From the entries that follow, copy exactly the lines beginning at the line holding "لرجال الإطفاء وفِرَق الطوارئ." and continuing through the line holding "كيفية ارتداء الخوذة الواقية بشكل صحيح".

# THE RECORDS
>>

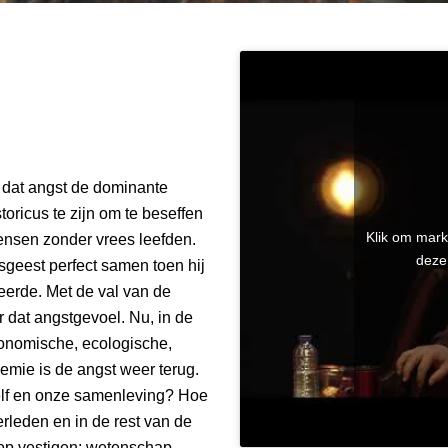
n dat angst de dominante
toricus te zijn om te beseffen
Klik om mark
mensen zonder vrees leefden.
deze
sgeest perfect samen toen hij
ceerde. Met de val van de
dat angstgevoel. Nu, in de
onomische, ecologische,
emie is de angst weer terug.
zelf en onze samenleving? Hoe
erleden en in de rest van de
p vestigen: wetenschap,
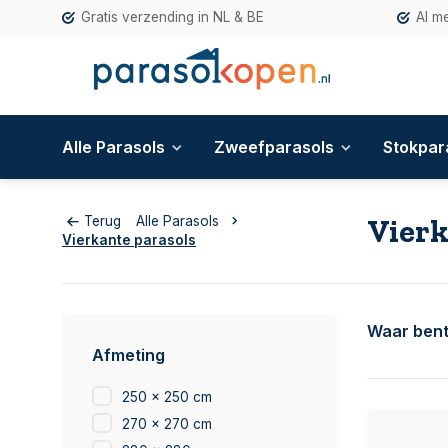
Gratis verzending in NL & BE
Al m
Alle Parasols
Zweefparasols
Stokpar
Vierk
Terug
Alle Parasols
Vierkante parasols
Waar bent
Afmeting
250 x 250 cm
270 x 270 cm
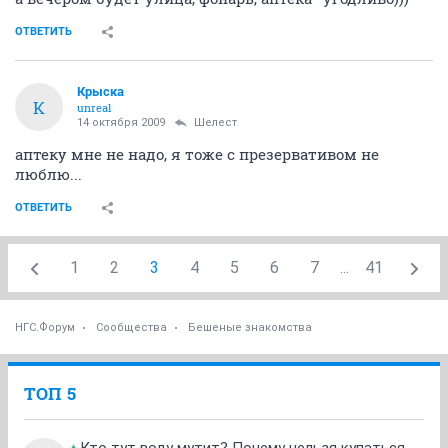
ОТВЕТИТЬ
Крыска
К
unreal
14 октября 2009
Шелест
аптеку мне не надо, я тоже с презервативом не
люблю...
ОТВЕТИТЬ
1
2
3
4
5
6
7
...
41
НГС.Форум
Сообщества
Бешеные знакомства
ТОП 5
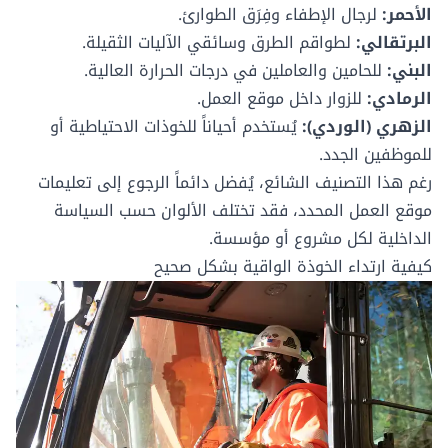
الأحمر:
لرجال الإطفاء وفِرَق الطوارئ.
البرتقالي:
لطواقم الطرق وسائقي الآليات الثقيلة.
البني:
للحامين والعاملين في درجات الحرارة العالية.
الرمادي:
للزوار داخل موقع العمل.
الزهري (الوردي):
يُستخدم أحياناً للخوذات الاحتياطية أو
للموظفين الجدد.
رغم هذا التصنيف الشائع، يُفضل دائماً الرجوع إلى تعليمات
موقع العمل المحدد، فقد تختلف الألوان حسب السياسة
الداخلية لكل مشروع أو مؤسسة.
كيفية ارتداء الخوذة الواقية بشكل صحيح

<<
>>

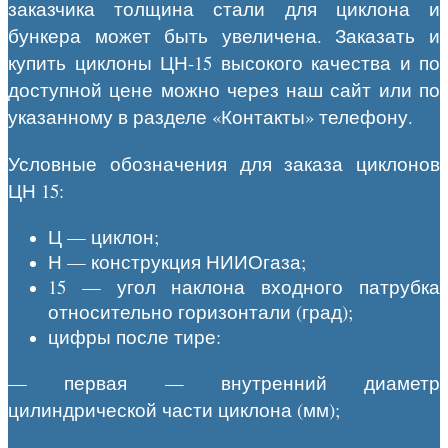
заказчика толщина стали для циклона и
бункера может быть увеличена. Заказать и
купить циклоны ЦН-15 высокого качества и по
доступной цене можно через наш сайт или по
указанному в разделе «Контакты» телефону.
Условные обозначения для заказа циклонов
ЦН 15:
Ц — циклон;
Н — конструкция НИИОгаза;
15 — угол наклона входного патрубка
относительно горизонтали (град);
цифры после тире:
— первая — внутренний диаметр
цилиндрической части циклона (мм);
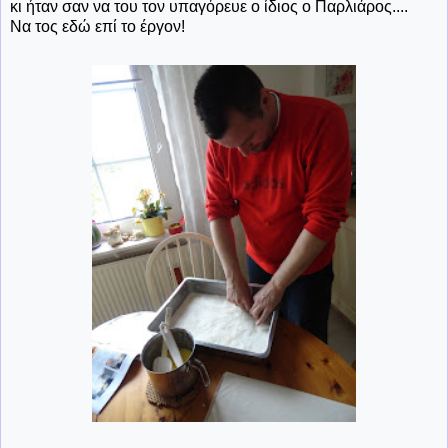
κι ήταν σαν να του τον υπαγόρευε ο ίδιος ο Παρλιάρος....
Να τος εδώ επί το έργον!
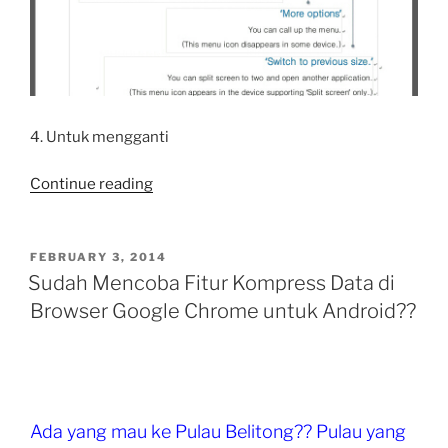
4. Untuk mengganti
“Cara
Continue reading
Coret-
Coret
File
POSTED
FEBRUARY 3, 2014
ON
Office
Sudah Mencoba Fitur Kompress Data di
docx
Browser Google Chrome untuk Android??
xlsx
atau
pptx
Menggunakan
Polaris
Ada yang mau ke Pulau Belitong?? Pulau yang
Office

<<
>>

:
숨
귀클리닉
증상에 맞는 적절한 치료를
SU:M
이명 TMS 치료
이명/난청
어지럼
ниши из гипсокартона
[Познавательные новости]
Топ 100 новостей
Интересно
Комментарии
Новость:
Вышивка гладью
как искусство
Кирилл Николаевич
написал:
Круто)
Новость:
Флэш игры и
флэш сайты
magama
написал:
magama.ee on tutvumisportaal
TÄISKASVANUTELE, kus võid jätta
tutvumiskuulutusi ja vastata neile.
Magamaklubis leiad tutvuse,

<<

# ANSWER TO THE PROBLEM
لرجال الإطفاء وفِرَق الطوارئ.
البرتقالي:
لطواقم الطرق وسائقي الآليات الثقيلة.
البني:
للحامين والعاملين في درجات الحرارة العالية.
الرمادي:
للزوار داخل موقع العمل.
الزهري (الوردي):
يُستخدم أحياناً للخوذات الاحتياطية أو
للموظفين الجدد.
رغم هذا التصنيف الشائع، يُفضل دائماً الرجوع إلى تعليمات
موقع العمل المحدد، فقد تختلف الألوان حسب السياسة
الداخلية لكل مشروع أو مؤسسة.
كيفية ارتداء الخوذة الواقية بشكل صحيح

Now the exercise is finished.